Chapitre 25 – Les cœurs s’enflamment sous les lanternes

Les jours s'étaient écoulés depuis l'agitation du palais. Jiayi, bien que saluée par l'empereur et reconnue pour sa bravoure, ressentait dans son cœur une lassitude pesante. La politique de cour, les intrigues, les regards, les pressions… tout cela l'éreintait plus que n'importe quelle épée. Ce matin-là, elle se leva avec une seule idée en tête : fuir le faste, la noblesse et les manigances… pour simplement redevenir une jeune femme arpentant les ruelles animées de la capitale.

— Xiaolan, aujourd'hui, je veux flâner. Je veux goûter à chaque brochette, sentir chaque étoffe et écouter chaque chanson de rue, déclara-t-elle avec un sourire léger.

Xiaolan, ravie mais légèrement inquiète, s'empressa de lui préparer une tenue simple et un châle fin pour couvrir son visage, afin qu'on ne la reconnaisse pas trop facilement.

Les deux jeunes femmes se mêlèrent à la foule. Les étals grouillaient de couleurs et d'odeurs : soieries, fruits confits, pâtisseries au sésame, porcelaine peinte à la main… Jiayi riait, discutait avec les marchands, savourait une liberté rare.

Mais leur moment d'évasion fut interrompu par une silhouette familière adossée nonchalamment à une colonne de bois, les bras croisés, l'air amusé : c'était le garde de l'empereur.

— Oh ? Un garde impérial traînant dans les ruelles ? dit Jiayi, une étincelle moqueuse dans les yeux. N'est-ce pas contraire au règlement ?

Le garde esquissa un sourire, ce demi-sourire énigmatique qui faisait naître bien des soupirs au palais.

— J'ai mes ordres. Protéger ce qui est précieux aux yeux de l'empereur.

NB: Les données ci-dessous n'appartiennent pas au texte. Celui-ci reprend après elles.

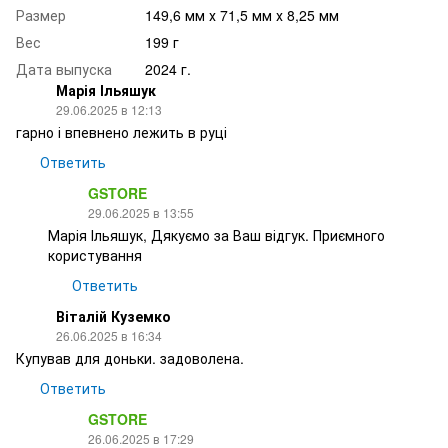
Размер
149,6 мм х 71,5 мм х 8,25 мм
Вес
199 г
Дата выпуска
2024 г.
Марія Ільяшук
29.06.2025 в 12:13
гарно і впевнено лежить в руці
Ответить
GSTORE
29.06.2025 в 13:55
Марія Ільяшук, Дякуємо за Ваш відгук. Приємного
користування
Ответить
Віталій Куземко
26.06.2025 в 16:34
Купував для доньки. задоволена.
Ответить
GSTORE
26.06.2025 в 17:29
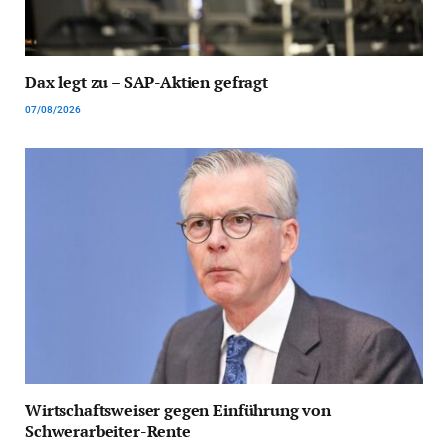
Dax legt zu – SAP-Aktien gefragt
07/08/2026
Wirtschaftsweiser gegen Einführung von
Schwerarbeiter-Rente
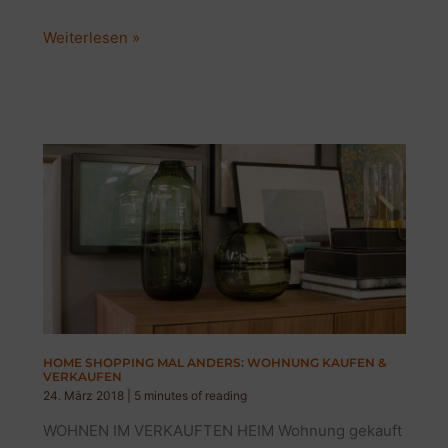
LEBEN
Weiterlesen »
IM
ROHBAU:
MEIN
UMZUGSCHAOS
HOME SHOPPING MAL ANDERS: WOHNUNG KAUFEN &
VERKAUFEN
24. März 2018
|
5 minutes of reading
WOHNEN IM VERKAUFTEN HEIM Wohnung gekauft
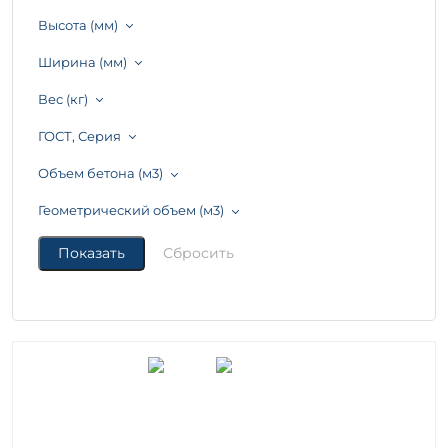
Высота (мм)
Ширина (мм)
Вес (кг)
ГОСТ, Серия
Объем бетона (м3)
Геометрический объем (м3)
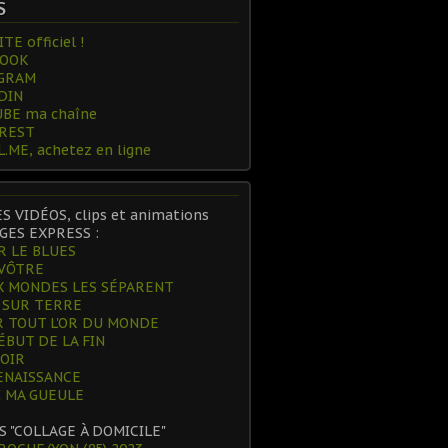
S
TE officiel !
BOOK
GRAM
DIN
BE ma chaîne
REST
.ME, achetez en ligne
ES VIDÉOS, clips et animations
GES EXPRESS :
R LE BLUES
 VÔTRE
 MONDES LES SÉPARENT
 SUR TERRE
 TOUT L'OR DU MONDE
ÉBUT DE LA FIN
POIR
ENAISSANCE
 MA GUEULE
S "COLLAGE À DOMICILE"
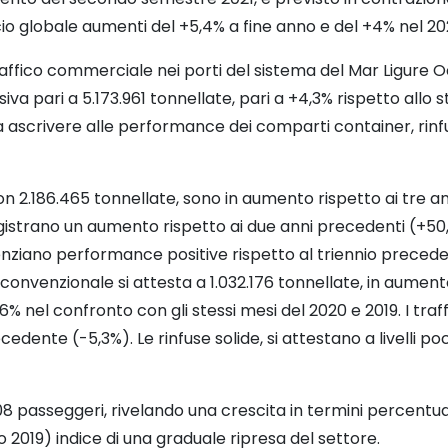
 globale aumenti del +5,4% a fine anno e del +4% nel 2023, p
traffico commerciale nei porti del sistema del Mar Ligure
 pari a 5.173.961 tonnellate, pari a +4,3% rispetto allo 
ascrivere alle performance dei comparti container, rinfuse 
, con 2.186.465 tonnellate, sono in aumento rispetto ai tre a
egistrano un aumento rispetto ai due anni precedenti (+50,1
videnziano performance positive rispetto al triennio prece
co convenzionale si attesta a 1.032.176 tonnellate, in aumen
% nel confronto con gli stessi mesi del 2020 e 2019. I traffi
edente (-5,3%). Le rinfuse solide, si attestano a livelli poco
8 passeggeri, rivelando una crescita in termini percentual
 2019) indice di una graduale ripresa del settore.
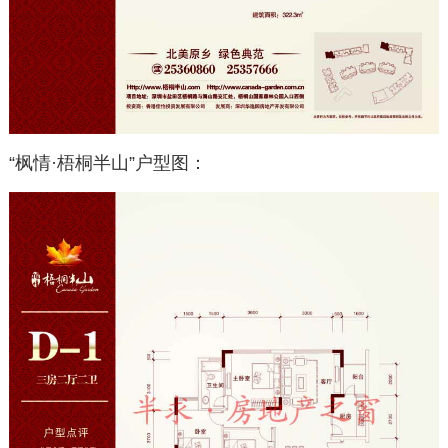
“枫情·梧桐半山”户型图：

Jiayi tourna légèrement le visage, feignant d'ignorer le sous-entendu, mais ses joues prirent une teinte rosée.

Ils marchèrent donc tous trois, Jiayi au centre, Xiaolan derrière elle en gardienne fidèle et discrète, le garde à sa gauche, l'air toujours aussi imperturbable. Leur promenade prit une tournure inattendue lorsqu'un homme, vêtu d'une tunique de soie bleu nuit et tenant un éventail délicatement peint, s'approcha d'eux. C'était Huang, le conseiller le plus proche de l'empereur, réputé pour son intelligence acérée et son charisme ravageur.

— Dame Jiayi, quelle agréable surprise. Le destin a l'élégance de mettre les plus belles fleurs sur mon chemin, dit-il en inclinant légèrement la tête.

— Conseiller Huang, répondit Jiayi avec une politesse distante, mais intérieurement sur ses gardes.

Le garde s'interposa subtilement, son regard s'assombrissant.

— Vous êtes bien loin de vos parchemins, conseiller. Le vent de la capitale est trop rustique pour vos manières délicates, non ?

— Et vous, garde Wei, toujours aussi prompt à jouer les ombres. Seriez-vous devenu chien de garde attitré d'une dame ?

La tension monta d'un cran, l'air semblait vibrer d'électricité. Jiayi tenta de désamorcer l'atmosphère quand, comme un coup de tonnerre… une voix claire et posée résonna dans la ruelle :

— Deux beaux hommes qui s'affrontent pour une seule femme… La capitale ne s'est jamais autant animée.

Tous se retournèrent. C'était le précepteur du prince héritier, vêtu avec une élégance sobre, le regard brillant de malice. Il s'approcha, mains croisées dans le dos, toisant un à un les deux hommes.

— Messieurs, messieurs… Nous allons effrayer la foule. À ce rythme, les poètes vont composer des ballades sur vous.

Jiayi, elle, demeura interdite. Un vent doux balaya les lanternes suspendues, et soudain, elle comprit qu'une autre guerre s'était déclarée – plus subtile, mais tout aussi périlleuse. Une guerre des cœurs.

Xiaolan, elle, était au bord de l'hystérie. Elle tirait discrètement sur la manche de Jiayi, lui soufflant à l'oreille :

— Maîtresse… ils sont tous… tous pour vous, vous réalisez ?! Trois ! Trois hommes ! Et pas n'importe qui !

Jiayi leva les yeux au ciel, cherchant à reprendre contenance.

— Le ciel, décidément, aime les épreuves imprévues, murmura-t-elle.

Et ainsi, sous les lanternes vacillantes, au cœur d'une rue animée, Jiayi se retrouva non plus face à l'Empire… mais face à trois prétendants que le destin avait réuni à ses pieds.